Well, that’s exactly what a gravitational wave is. Just like how a sound wave is made of regions of high pressure and low pressure, a gravitational wave is made of regions of compressed space and stretched space. As it travels through the universe, space compresses and expands!

The discovery of gravitational waves was announced on February 11, 2016 by the Laser Interferometer Gravitational Wave Observatory (LIGO). LIGO detected such a wave on September 14, 2015, produced by the merger of two black holes 1.3 billion light-years away. The scientists at LIGO didn’t use walls and measuring tape; they used mirrors and lasers to be extremely precise, and were very careful to rule out any other possible reason that their mirror distances seemed to ‘wave’ over a short period of time. By using lasers to measure the mirror distances, they were able to make measurements on very small time scales – the entire ‘wave’ was only strong enough to be detected for 0.2 seconds!

The LIGO Signal
The LIGO signal. The top two graphs are the two LIGO stations’ detections, and the thin fitting line is what was predicted by theory. Credit: Caltech/MIT/LIGO Lab

Now, if these waves were flying all around, you’d think it would be pretty obvious when distances seem to shrink and expand out of nowhere. Unfortunately, it turns out that the scale of these waves is tiny; so tiny, in fact, that they compress space by 10-21 metres. That’s nearly a millionth of a millionth of the size of a hydrogen atom! Put another way, if the distance between the mirrors was the distance from here to the nearest star, the detected change in distance was only the width of a human hair!

So detecting them took quite a bit of effort and some really advanced technology, which is part of why everyone is so excited. Another reason why this is an exciting discovery is that these waves are predicted by general relativity, a theory put forth by Einstein over 100 years ago, and have only just been discovered! That’s a pretty big deal, for a theory to successfully live under constant scrutiny for so long. But the biggest reason why gravitational waves are big news is neither of these.

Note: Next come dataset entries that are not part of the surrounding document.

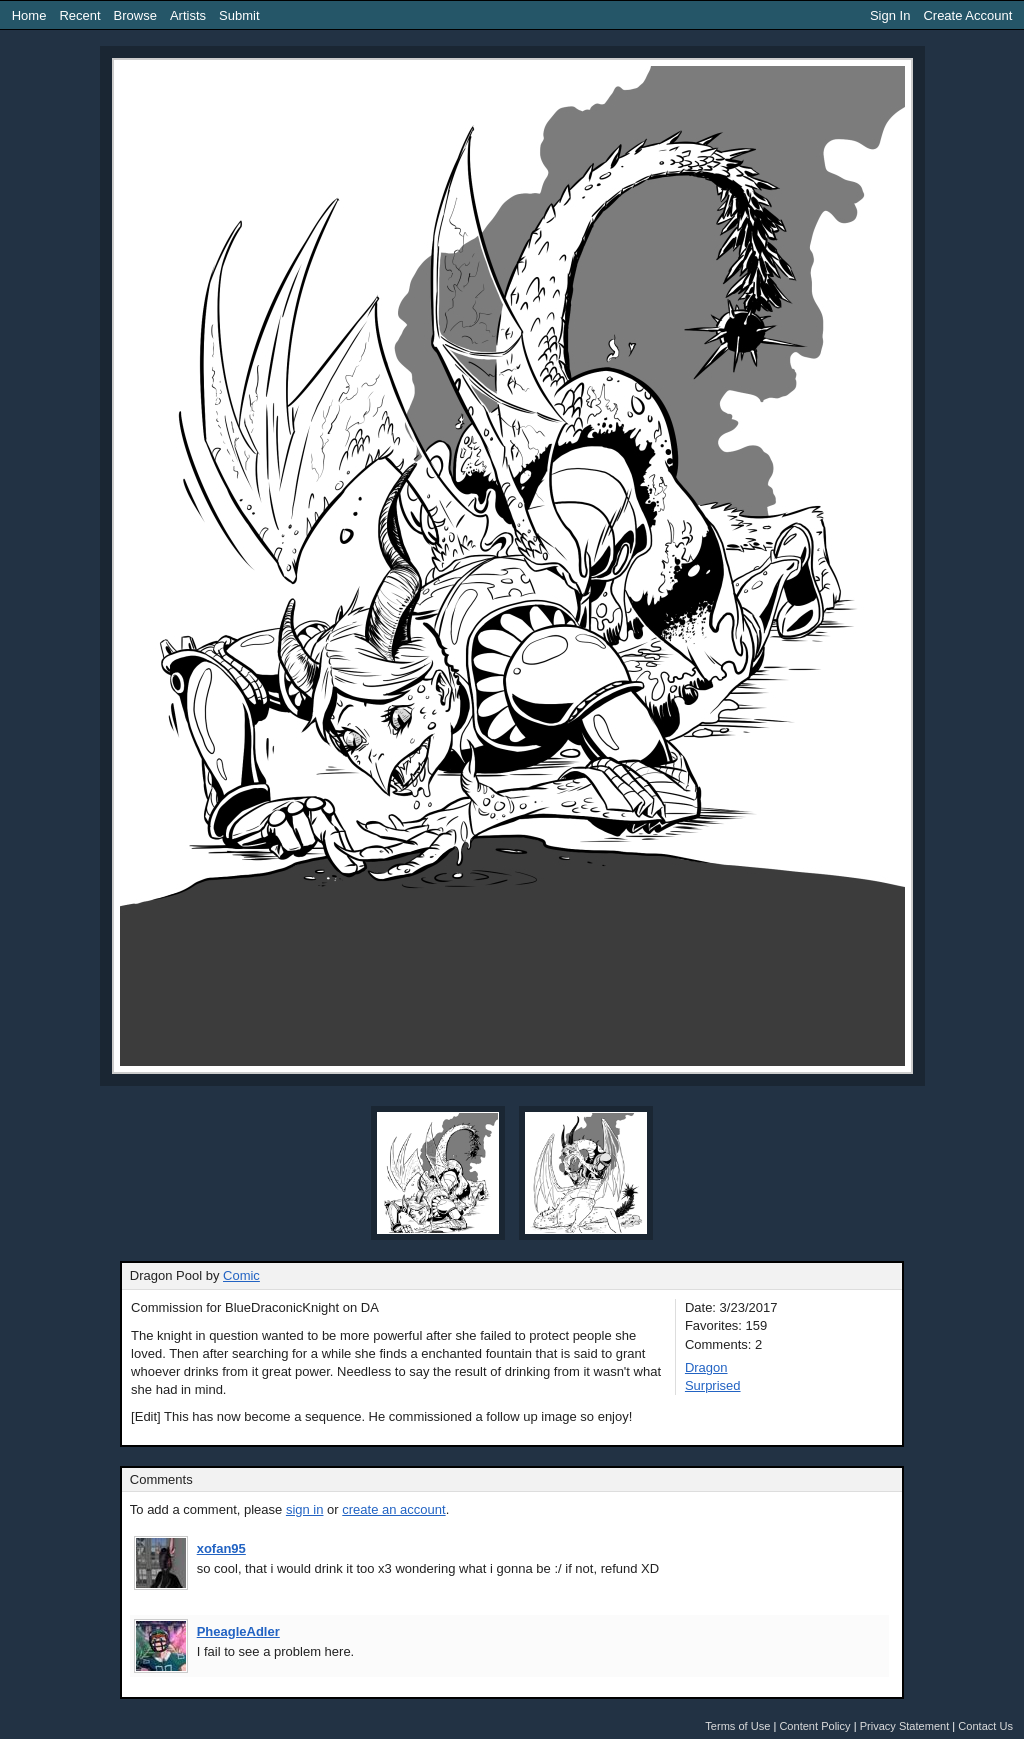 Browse (135, 15)
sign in (305, 1509)
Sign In (890, 15)
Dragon (706, 1367)
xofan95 (221, 1548)
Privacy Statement (905, 1726)
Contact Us (985, 1726)
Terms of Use (737, 1726)
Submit (239, 15)
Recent (79, 15)
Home (29, 15)
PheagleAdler (238, 1631)
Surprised (713, 1385)
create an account (393, 1509)
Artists (188, 15)
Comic (241, 1275)
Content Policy (814, 1726)
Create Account (967, 15) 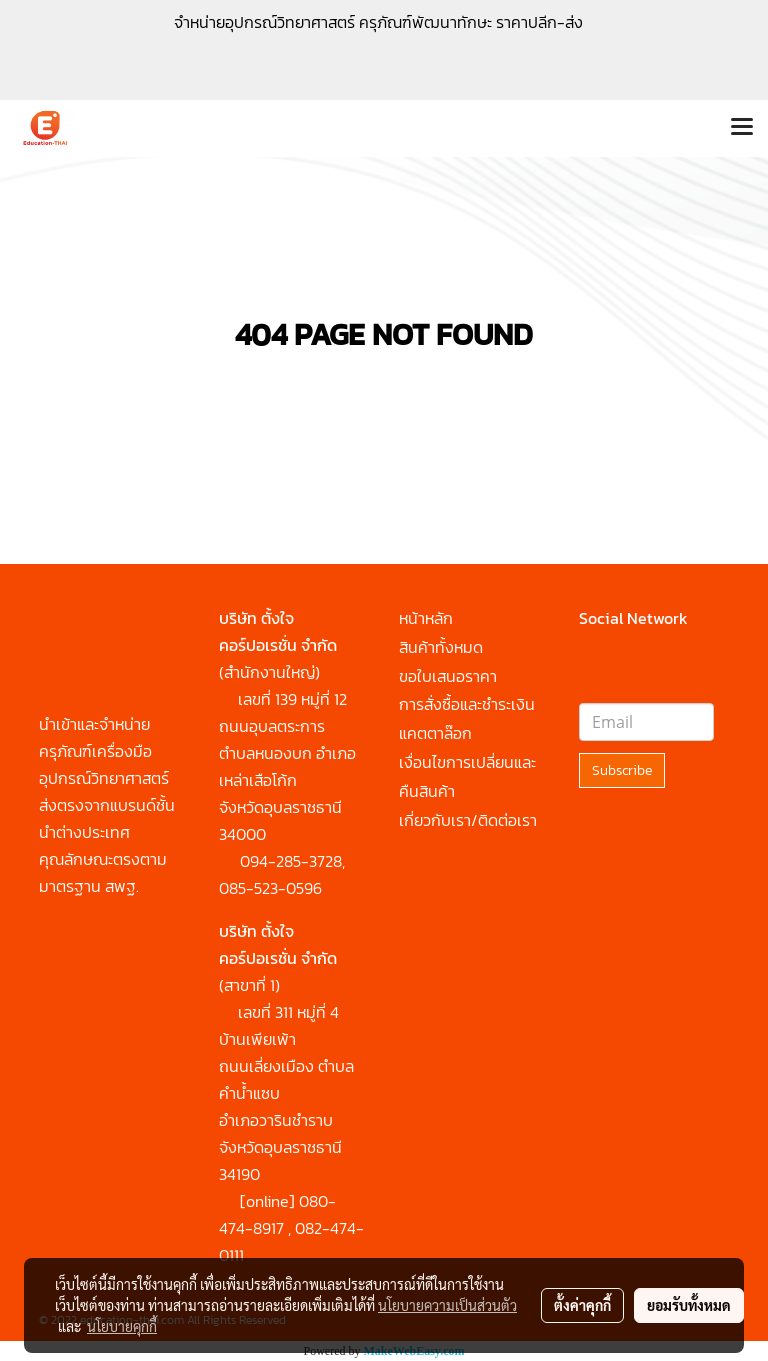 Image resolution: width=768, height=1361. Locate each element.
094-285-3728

For all of human history, humans have only been able to observe astronomical events that radiate light. With the invention of the telescope, we have been able to peer deeper into the universe than ever before, and with radio telescopes and X-Ray telescopes, we can even see in wavelengths of light that the human eye cannot detect. But events that don’t radiate light, like black hole mergers, cannot be observed with telescopes – but they can be observed with gravitational wave detectors! It’s like being deaf all your life, and then suddenly being granted the ability to hear. There is a whole new realm of information to which we are now sensitive. It’s like the invention of the telescope, but a telescope that can ‘see’ gravitational radiation.

Richard Bloch

Richard Bloch is a student of political science and astrophysics at York University in Toronto. He spends his days with work, classes, video games, and slacking off, but spends every night either reading about astronomy or practicing it out of the city. He sleeps when he's lucky, and doesn't when he's luckier.